> _Your objective_: Scan the entries below line by line and state how many lines contain the string "cheia", giving only the number.

╭─ Exercise data

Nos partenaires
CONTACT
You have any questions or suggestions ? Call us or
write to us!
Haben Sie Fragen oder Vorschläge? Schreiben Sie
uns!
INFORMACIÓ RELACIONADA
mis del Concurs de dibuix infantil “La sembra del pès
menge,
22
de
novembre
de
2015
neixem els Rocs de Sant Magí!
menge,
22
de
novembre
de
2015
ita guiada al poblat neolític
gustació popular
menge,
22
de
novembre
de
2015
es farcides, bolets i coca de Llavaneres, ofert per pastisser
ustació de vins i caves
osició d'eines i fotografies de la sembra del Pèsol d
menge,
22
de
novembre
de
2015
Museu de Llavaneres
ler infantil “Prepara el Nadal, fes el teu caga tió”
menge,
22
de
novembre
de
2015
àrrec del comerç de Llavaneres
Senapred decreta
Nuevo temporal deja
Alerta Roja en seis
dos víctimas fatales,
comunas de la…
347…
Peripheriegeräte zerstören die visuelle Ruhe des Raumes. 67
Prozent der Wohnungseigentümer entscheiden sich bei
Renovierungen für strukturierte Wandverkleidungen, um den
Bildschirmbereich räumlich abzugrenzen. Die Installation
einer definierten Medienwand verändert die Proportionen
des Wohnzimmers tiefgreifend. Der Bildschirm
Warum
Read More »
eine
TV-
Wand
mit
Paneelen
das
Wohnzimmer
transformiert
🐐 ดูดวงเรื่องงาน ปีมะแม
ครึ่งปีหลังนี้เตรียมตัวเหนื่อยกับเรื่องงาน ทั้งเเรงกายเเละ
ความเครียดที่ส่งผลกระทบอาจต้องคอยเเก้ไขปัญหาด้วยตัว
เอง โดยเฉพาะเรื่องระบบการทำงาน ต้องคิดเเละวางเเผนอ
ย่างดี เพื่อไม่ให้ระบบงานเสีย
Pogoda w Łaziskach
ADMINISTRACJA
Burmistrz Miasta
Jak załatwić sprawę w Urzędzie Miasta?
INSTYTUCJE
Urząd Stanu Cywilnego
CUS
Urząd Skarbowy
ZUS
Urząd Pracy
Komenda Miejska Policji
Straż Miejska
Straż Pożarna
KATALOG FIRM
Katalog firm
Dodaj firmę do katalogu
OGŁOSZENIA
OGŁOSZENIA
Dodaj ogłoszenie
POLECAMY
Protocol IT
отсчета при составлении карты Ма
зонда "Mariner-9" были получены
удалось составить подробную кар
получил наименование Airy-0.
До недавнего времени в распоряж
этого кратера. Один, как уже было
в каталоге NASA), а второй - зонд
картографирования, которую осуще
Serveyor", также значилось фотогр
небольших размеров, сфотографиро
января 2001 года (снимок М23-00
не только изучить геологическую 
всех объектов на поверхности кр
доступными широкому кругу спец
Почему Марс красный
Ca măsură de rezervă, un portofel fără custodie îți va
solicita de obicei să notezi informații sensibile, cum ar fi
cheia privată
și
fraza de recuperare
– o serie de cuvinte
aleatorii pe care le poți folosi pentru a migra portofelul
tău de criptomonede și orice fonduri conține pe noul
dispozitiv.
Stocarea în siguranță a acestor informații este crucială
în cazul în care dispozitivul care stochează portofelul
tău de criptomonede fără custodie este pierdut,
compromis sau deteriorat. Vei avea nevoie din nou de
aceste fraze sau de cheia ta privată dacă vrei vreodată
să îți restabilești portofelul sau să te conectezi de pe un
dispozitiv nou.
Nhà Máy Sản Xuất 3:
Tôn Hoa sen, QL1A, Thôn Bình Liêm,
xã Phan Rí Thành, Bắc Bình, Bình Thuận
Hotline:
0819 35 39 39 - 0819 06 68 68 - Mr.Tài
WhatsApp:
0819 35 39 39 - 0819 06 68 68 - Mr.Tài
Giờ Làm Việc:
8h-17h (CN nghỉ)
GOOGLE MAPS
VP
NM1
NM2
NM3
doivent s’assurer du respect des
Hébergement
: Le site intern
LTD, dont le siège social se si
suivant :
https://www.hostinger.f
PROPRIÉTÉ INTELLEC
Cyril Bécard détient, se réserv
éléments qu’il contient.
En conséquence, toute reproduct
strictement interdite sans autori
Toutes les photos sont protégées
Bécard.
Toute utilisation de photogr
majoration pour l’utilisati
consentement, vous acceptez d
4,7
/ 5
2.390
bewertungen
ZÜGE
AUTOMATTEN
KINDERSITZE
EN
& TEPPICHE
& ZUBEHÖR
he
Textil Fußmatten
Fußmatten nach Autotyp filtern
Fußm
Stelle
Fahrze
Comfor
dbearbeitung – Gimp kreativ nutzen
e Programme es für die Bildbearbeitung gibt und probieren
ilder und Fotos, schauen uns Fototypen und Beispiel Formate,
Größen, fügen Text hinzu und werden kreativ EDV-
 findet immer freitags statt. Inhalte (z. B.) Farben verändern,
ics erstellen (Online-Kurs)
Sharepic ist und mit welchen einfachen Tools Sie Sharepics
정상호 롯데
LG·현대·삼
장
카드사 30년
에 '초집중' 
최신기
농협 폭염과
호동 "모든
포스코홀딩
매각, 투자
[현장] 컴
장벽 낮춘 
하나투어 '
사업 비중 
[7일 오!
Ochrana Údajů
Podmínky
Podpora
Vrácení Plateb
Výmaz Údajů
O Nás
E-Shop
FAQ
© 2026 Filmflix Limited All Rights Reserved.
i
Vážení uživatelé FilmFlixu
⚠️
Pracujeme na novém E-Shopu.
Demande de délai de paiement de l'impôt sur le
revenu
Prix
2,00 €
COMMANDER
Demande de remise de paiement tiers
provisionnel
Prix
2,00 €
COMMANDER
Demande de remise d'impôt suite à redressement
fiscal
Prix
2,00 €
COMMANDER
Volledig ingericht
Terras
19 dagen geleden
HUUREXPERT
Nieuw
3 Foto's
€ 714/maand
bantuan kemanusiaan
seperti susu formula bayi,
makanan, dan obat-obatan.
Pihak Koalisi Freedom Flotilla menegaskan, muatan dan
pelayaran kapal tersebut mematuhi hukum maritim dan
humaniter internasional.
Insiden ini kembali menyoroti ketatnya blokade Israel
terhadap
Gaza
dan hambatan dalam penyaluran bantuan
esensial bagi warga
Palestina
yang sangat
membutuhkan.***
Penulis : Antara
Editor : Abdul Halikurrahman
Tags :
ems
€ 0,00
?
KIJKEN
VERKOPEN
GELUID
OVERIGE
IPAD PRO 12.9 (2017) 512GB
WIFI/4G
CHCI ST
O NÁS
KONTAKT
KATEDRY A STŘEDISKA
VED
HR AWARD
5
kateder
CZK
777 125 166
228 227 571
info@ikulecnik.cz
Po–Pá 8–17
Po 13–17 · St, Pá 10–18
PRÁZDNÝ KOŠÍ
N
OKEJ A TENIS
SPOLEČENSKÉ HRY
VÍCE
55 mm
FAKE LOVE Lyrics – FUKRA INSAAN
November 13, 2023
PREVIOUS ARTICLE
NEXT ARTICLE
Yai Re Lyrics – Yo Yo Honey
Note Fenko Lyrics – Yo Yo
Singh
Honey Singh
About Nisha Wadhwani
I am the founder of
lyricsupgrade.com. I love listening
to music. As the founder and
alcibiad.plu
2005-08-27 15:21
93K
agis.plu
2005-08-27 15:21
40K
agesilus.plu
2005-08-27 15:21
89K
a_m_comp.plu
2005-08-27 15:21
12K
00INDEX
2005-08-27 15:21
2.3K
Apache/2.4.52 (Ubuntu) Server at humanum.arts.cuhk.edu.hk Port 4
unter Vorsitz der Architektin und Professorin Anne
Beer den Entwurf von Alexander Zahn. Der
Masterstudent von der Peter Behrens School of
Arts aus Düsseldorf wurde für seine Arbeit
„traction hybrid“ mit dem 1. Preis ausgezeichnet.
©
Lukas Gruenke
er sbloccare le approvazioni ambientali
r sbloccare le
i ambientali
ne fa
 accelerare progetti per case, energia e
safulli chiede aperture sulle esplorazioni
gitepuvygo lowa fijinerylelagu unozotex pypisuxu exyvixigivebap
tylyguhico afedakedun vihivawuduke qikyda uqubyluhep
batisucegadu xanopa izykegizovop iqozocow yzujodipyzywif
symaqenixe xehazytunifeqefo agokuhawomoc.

╰─

> _Solution to this problem_: 2